Le jazz sert à oublier la pauvreté, la ségrégation, le malheur.
Combien de fois faut-il s'écraser avant d'oser dire ce qu'on pense ? Il faut être noire et pauvre pour le savoir, affirme Billie. Dans sa vie professionnelle, elle ne cherchait pas l'affrontement. Elle était arrangeante et décontractée. Il lui est arrivé plus d'une fois de se faire rouler par des patrons de clubs. Mais les insultes, l'injustice et la mauvaise foi la rendaient bagarreuse. Elle refusait qu'on lui marche sur les pieds.
Rejetée par sa famille, délaissée par son père et sa mère, Billie est habitée par un besoin lancinant d'être acceptée.
Si elle ne toucha pas le grand public de la même façon qu'a pu le faire Ella Fitzgerald, Billie eut toujours des aficionados dont le cercle s'agrandit encore aujourd'hui. Ceux qui écoutent Billie pour la première fois ne sont pas forcément séduits de prime abord. Sa voix ne frappe pas immédiatement par ses qualités extérieures. Son art est plus complexe, plus difficile à aborder, parce que plus ambigu. Tel le poète Paul Eluard qui "donnait à voir", la densité émotionnelle de Billie donne à ressentir. Ce n'est pas tant sa voix qu'il faut écouter que son coeur.
Ce qu'elle avait à partager était d'un domaine plus sombre et plus secret que ses consoeurs. Ses chansons reflètent ses bonheurs et ses désillusions, sa quête de l'amour, mais à fleur de peau. Et si elles touchent si profondément, c'est parce qu'elles expriment, d'une façon sous-jacente, la force de la sexualité qui lie une femme à un homme, la folie et la fragilité d'une relation amoureuse. Dans chaque chanson, il y a un mélange subtil de différents états d'âme. Billie n'est jamais entièrement joyeuse ou totalement amoureuse ou délaissée. Sa vérité est bien plus complexe. "Il paraît que personne ne chante comme moi le mot faim ou le mot amour, dit-elle. C'est sans doute parce que je sais ce que recouvrent ces mots." Elle a véritablement faim d'amour.
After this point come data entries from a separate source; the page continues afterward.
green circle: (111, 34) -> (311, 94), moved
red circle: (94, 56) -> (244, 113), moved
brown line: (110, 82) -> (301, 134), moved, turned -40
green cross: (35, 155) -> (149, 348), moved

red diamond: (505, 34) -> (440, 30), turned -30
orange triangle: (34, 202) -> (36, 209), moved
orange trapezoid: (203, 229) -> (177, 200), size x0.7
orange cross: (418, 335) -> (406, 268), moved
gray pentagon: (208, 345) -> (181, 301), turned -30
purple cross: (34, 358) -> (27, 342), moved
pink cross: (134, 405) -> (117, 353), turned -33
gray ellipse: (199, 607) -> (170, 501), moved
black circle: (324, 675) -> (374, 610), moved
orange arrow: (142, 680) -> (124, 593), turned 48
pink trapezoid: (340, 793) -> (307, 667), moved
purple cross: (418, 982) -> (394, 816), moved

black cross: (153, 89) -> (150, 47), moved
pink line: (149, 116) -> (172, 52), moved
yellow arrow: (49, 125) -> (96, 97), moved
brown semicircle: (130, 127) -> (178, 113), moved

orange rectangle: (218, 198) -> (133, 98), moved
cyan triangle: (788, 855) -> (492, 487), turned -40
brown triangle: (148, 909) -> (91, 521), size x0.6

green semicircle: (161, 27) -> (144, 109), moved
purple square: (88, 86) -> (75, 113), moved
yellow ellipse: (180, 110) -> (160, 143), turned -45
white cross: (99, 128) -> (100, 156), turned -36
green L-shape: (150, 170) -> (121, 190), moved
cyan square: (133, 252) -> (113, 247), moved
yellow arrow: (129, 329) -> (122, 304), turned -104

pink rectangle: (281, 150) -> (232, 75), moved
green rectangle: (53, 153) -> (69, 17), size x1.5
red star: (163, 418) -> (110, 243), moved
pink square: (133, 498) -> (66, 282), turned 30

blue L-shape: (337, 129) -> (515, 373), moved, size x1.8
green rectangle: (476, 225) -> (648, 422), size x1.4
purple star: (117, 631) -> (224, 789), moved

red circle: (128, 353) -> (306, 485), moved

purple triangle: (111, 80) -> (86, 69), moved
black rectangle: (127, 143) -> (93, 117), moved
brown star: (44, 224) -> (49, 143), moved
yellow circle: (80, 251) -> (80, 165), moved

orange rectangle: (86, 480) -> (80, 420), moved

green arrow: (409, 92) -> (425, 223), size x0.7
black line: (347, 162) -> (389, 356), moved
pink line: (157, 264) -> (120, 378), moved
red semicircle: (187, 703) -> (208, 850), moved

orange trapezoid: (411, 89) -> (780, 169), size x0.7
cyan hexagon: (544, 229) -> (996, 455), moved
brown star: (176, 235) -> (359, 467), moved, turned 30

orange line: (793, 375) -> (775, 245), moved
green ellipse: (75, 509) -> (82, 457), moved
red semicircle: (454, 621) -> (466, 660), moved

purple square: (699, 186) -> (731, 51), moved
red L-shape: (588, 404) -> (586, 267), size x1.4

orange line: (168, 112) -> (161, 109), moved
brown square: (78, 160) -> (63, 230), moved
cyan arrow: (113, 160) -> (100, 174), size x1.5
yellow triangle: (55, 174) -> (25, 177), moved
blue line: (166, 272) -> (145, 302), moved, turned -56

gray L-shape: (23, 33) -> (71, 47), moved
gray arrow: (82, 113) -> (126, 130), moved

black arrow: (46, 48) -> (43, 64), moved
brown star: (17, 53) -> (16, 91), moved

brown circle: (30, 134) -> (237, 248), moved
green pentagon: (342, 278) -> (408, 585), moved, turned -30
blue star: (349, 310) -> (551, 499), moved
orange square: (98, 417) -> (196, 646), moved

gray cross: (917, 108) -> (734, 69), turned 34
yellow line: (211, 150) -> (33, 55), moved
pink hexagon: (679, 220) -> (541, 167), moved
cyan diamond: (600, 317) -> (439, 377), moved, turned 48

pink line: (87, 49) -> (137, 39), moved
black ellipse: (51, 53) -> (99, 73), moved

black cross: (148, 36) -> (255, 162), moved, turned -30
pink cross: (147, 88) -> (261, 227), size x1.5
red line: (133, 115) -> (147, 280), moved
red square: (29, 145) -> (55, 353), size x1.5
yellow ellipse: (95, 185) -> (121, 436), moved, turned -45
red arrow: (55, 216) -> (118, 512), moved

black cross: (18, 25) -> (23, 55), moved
La liberté d'improvisation autour d'un thème, l'indépendance des musiciens sont un exemple déterminant pour Billie. On avait le droit de chanter comme on voulait, du moment qu'on était bon. Le jazz était tout sauf un carcan, c'était, comme l'écrivait le critique Whitney Balliet, le son de la surprise.
Dans les grandes plantations de coton du sud des USA, on "incitait" les femmes noires à accoucher d'un enfant chaque année, afin d'assurer la future main-d’œuvre...
En 1923, le fastueux Cotton Club ouvre ses portes. Un cabaret au luxe exotique qui exploite la formule des grandes revues noires de Broadway : " Blanc dans la salle, Noir sur scène." Ségrégation strictement appliquée.
Elle a quinze ans et elle s'appellera dorénavant Billie Holiday. Elle refuse de porter, comme les esclaves et comme sa mère, le nom du maître de la plantation. Billie récuse l'humilité de Sadie, elle ne sera pas une Fagan. En s'appropriant le patronyme de son père, elle affiche sa filiation et proclame qu'elle veut être, comme lui, une musicienne.
Souvent Billie sèche l'école et court les rues avec les garçons. Les enfants insolents, bagarreurs, livrés à eux-mêmes sont les rois des petites combines et du vol à l'étalage. Mais ils se cantonnent à leur quartier. Depuis les lois Jim Crow, la ségrégation des Noirs est drastique. Interdiction de vivre dans les mêmes quartiers que les Blancs, de fréquenter les mêmes églises, hôtels, restaurants ou théâtres, de s'assoir à l'avant d'un bus ou de monter dans le même compartiment de train. Interdiction d'avoir un chien. On ne sert pas les Noirs dans la plupart des magasins, […].
Le déshonneur comme fatalité. Profil bas les filles. Eleanora a entendu ça toute son enfance. Mais elle a un tout autre caractère. La rage et le verbe haut. Et envie de chanter sans arrêt. Quand elle est gaie mais surtout quand elle se sent triste. […] Elle perçoit le mépris dont on l'entoure. Alors, pour se venger, elle fait enrager Tante Eva en chantant des chansons. "Mon homme ceci, mon homme cela", du blues bien trop vulgaire pour l'estimable tante.